=== Work item ===
Nothing but the text of the records should come back; copy it exactly and leave the pictures out.

-------- Information provided

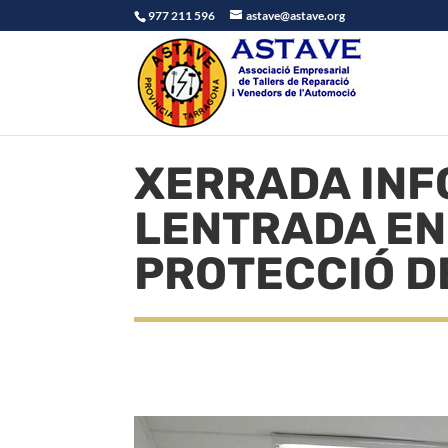
977 211 596
astave@astave.org
XERRADA INF
LENTRADA E
PROTECCIÓ D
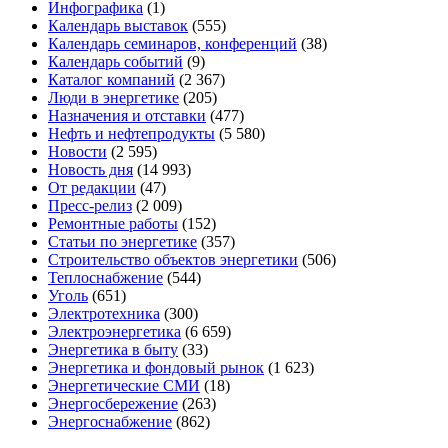
Инфографика
(1)
Календарь выставок
(555)
Календарь семинаров, конференций
(38)
Календарь событий
(9)
Каталог компаний
(2 367)
Люди в энергетике
(205)
Назначения и отставки
(477)
Нефть и нефтепродукты
(5 580)
Новости
(2 595)
Новость дня
(14 993)
От редакции
(47)
Пресс-релиз
(2 009)
Ремонтные работы
(152)
Статьи по энергетике
(357)
Строительство объектов энергетики
(506)
Теплоснабжение
(544)
Уголь
(651)
Электротехника
(300)
Электроэнергетика
(6 659)
Энергетика в быту
(33)
Энергетика и фондовый рынок
(1 623)
Энергетические СМИ
(18)
Энергосбережение
(263)
Энергоснабжение
(862)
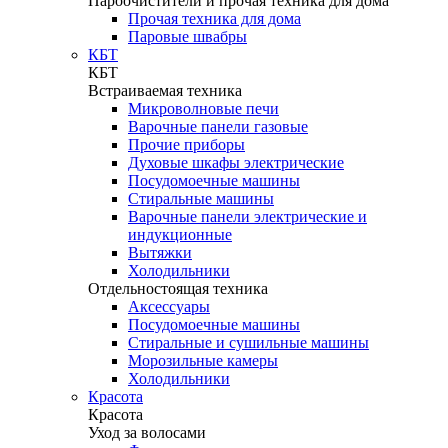
Пароочистители и прочая техника для дома
Прочая техника для дома
Паровые швабры
КБТ
КБТ
Встраиваемая техника
Микроволновые печи
Варочные панели газовые
Прочие приборы
Духовые шкафы электрические
Посудомоечные машины
Стиральные машины
Варочные панели электрические и
индукционные
Вытяжки
Холодильники
Отдельностоящая техника
Аксессуары
Посудомоечные машины
Стиральные и сушильные машины
Морозильные камеры
Холодильники
Красота
Красота
Уход за волосами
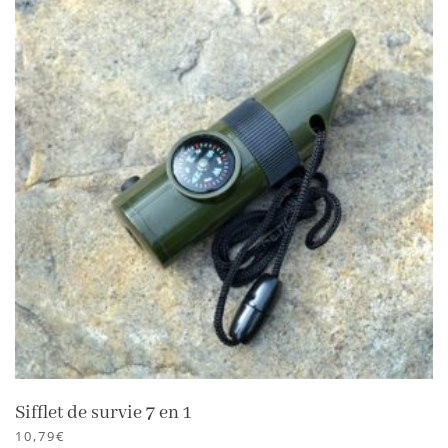
Sifflet de survie 7 en 1
10,79
€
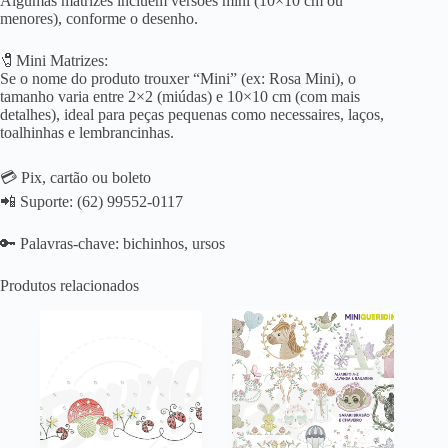
Algumas matrizes incluem versões mini (10×10 cm ou
menores), conforme o desenho.
🧷Mini Matrizes:
Se o nome do produto trouxer “Mini” (ex: Rosa Mini), o
tamanho varia entre 2×2 (miúdas) e 10×10 cm (com mais
detalhes), ideal para peças pequenas como necessaires, laços,
toalhinhas e lembrancinhas.
💳 Pix, cartão ou boleto
📲 Suporte: (62) 99552-0117
🔑 Palavras-chave: bichinhos, ursos
Produtos relacionados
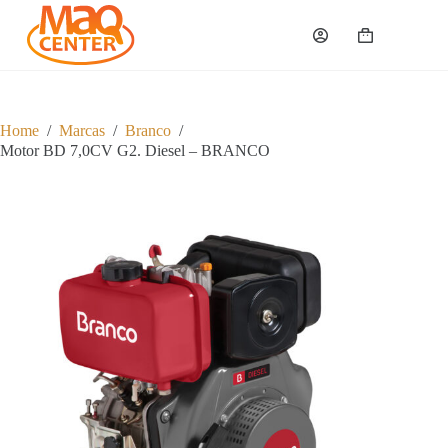
P
u
Carrinho
l
a
r
p
a
Home
/
Marcas
/
Branco
/
r
Motor BD 7,0CV G2. Diesel – BRANCO
a
o
c
o
n
t
e
ú
d
o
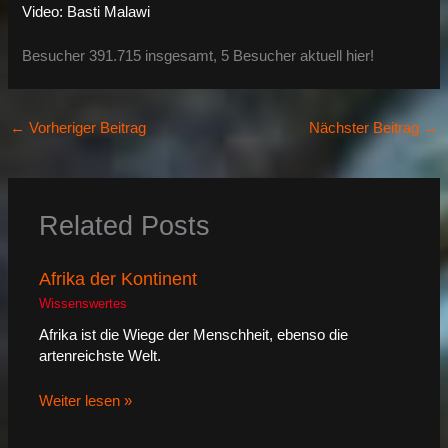
Video: Basti Malawi
Besucher 391.715 insgesamt, 5 Besucher aktuell hier!
←
Vorheriger Beitrag
Nächster Beitrag
→
Related Posts
Afrika der Kontinent
Wissenswertes
Afrika ist die Wiege der Menschheit, ebenso die
artenreichste Welt.
Weiter lesen »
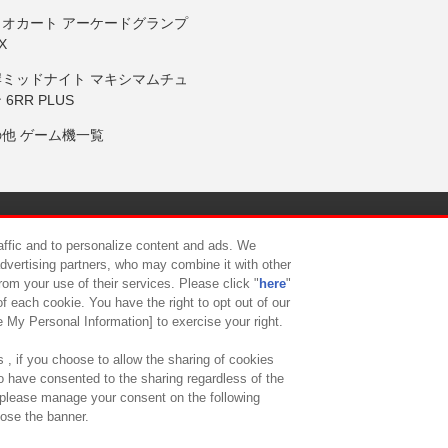
リオカート アーケードグランプ
X
岸ミッドナイト マキシマムチュ
 6RR PLUS
の他 ゲーム機一覧
サイトポリシー
プライバシーポリシー
ウェブアクセシビリティ方
raffic and to personalize content and ads. We
advertising partners, who may combine it with other
rom your use of their services. Please click "
here
"
供について
カスタマーハラスメント対応方針
よくあるご質問・
f each cookie. You have the right to opt out of our
e My Personal Information] to exercise your right.
 , if you choose to allow the sharing of cookies
to have consented to the sharing regardless of the
, please manage your consent on the following
lose the banner.
ndai Namco Amusement Lab Inc.
©Bandai Namco Experience Inc.
©HANAY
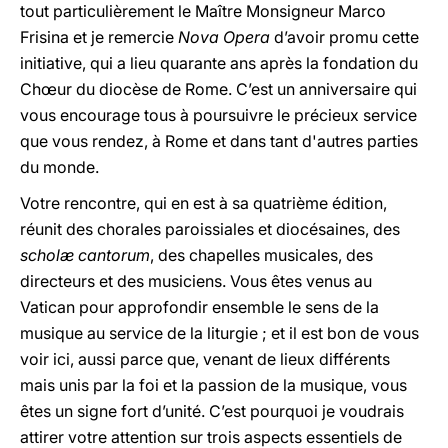
tout particulièrement le Maître Monsigneur Marco
Frisina et je remercie
Nova Opera
d’avoir promu cette
initiative, qui a lieu quarante ans après la fondation du
Chœur du diocèse de Rome. C’est un anniversaire qui
vous encourage tous à poursuivre le précieux service
que vous rendez, à Rome et dans tant d'autres parties
du monde.
Votre rencontre, qui en est à sa quatrième édition,
réunit des chorales paroissiales et diocésaines, des
scholæ cantorum
, des chapelles musicales, des
directeurs et des musiciens. Vous êtes venus au
Vatican pour approfondir ensemble le sens de la
musique au service de la liturgie ; et il est bon de vous
voir ici, aussi parce que, venant de lieux différents
mais unis par la foi et la passion de la musique, vous
êtes un signe fort d’unité. C’est pourquoi je voudrais
attirer votre attention sur trois aspects essentiels de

----------------

=== Task answer ===
977 211 596
astave@astave.org
XERRADA INF
LENTRADA E
PROTECCIÓ D
Инфографика
(1)
Календарь выставок
(555)
Календарь семинаров, конференций
(38)
Календарь событий
(9)
Каталог компаний
(2 367)
Люди в энергетике
(205)
Назначения и отставки
(477)
Нефть и нефтепродукты
(5 580)
Новости
(2 595)
Новость дня
(14 993)
От редакции
(47)
Пресс-релиз
(2 009)
Ремонтные работы
(152)
Статьи по энергетике
(357)
Строительство объектов энергетики
(506)
Теплоснабжение
(544)
Уголь
(651)
Электротехника
(300)
Электроэнергетика
(6 659)
Энергетика в быту
(33)
Энергетика и фондовый рынок
(1 623)
Энергетические СМИ
(18)
Энергосбережение
(263)
Энергоснабжение
(862)
Пароочистители и прочая техника для дома
Прочая техника для дома
Паровые швабры
КБТ
КБТ
Встраиваемая техника
Микроволновые печи
Варочные панели газовые
Прочие приборы
Духовые шкафы электрические
Посудомоечные машины
Стиральные машины
Варочные панели электрические и
индукционные
Вытяжки
Холодильники
Отдельностоящая техника
Аксессуары
Посудомоечные машины
Стиральные и сушильные машины
Морозильные камеры
Холодильники
Красота
Красота
Уход за волосами
Sifflet de survie 7 en 1
10,79
€
Algumas matrizes incluem versões mini (10×10 cm ou
menores), conforme o desenho.
🧷Mini Matrizes:
Se o nome do produto trouxer “Mini” (ex: Rosa Mini), o
tamanho varia entre 2×2 (miúdas) e 10×10 cm (com mais
detalhes), ideal para peças pequenas como necessaires, laços,
toalhinhas e lembrancinhas.
💳 Pix, cartão ou boleto
📲 Suporte: (62) 99552-0117
🔑 Palavras-chave: bichinhos, ursos
Produtos relacionados
P
u
Carrinho
l
a
r
p
a
Home
/
Marcas
/
Branco
/
r
Motor BD 7,0CV G2. Diesel – BRANCO
a
o
c
o
n
t
e
ú
d
o
Video: Basti Malawi
Besucher 391.715 insgesamt, 5 Besucher aktuell hier!
←
Vorheriger Beitrag
Nächster Beitrag
→
Related Posts
Afrika der Kontinent
Wissenswertes
Afrika ist die Wiege der Menschheit, ebenso die
artenreichste Welt.
Weiter lesen »
リオカート アーケードグランプ
X
岸ミッドナイト マキシマムチュ
 6RR PLUS
の他 ゲーム機一覧
サイトポリシー
プライバシーポリシー
ウェブアクセシビリティ方
raffic and to personalize content and ads. We
advertising partners, who may combine it with other
rom your use of their services. Please click "
here
"
供について
カスタマーハラスメント対応方針
よくあるご質問・
f each cookie. You have the right to opt out of our
e My Personal Information] to exercise your right.
 , if you choose to allow the sharing of cookies
to have consented to the sharing regardless of the
, please manage your consent on the following
lose the banner.
ndai Namco Amusement Lab Inc.
©Bandai Namco Experience Inc.
©HANAY
tout particulièrement le Maître Monsigneur Marco
Frisina et je remercie
Nova Opera
d’avoir promu cette
initiative, qui a lieu quarante ans après la fondation du
Chœur du diocèse de Rome. C’est un anniversaire qui
vous encourage tous à poursuivre le précieux service
que vous rendez, à Rome et dans tant d'autres parties
du monde.
Votre rencontre, qui en est à sa quatrième édition,
réunit des chorales paroissiales et diocésaines, des
scholæ cantorum
, des chapelles musicales, des
directeurs et des musiciens. Vous êtes venus au
Vatican pour approfondir ensemble le sens de la
musique au service de la liturgie ; et il est bon de vous
voir ici, aussi parce que, venant de lieux différents
mais unis par la foi et la passion de la musique, vous
êtes un signe fort d’unité. C’est pourquoi je voudrais
attirer votre attention sur trois aspects essentiels de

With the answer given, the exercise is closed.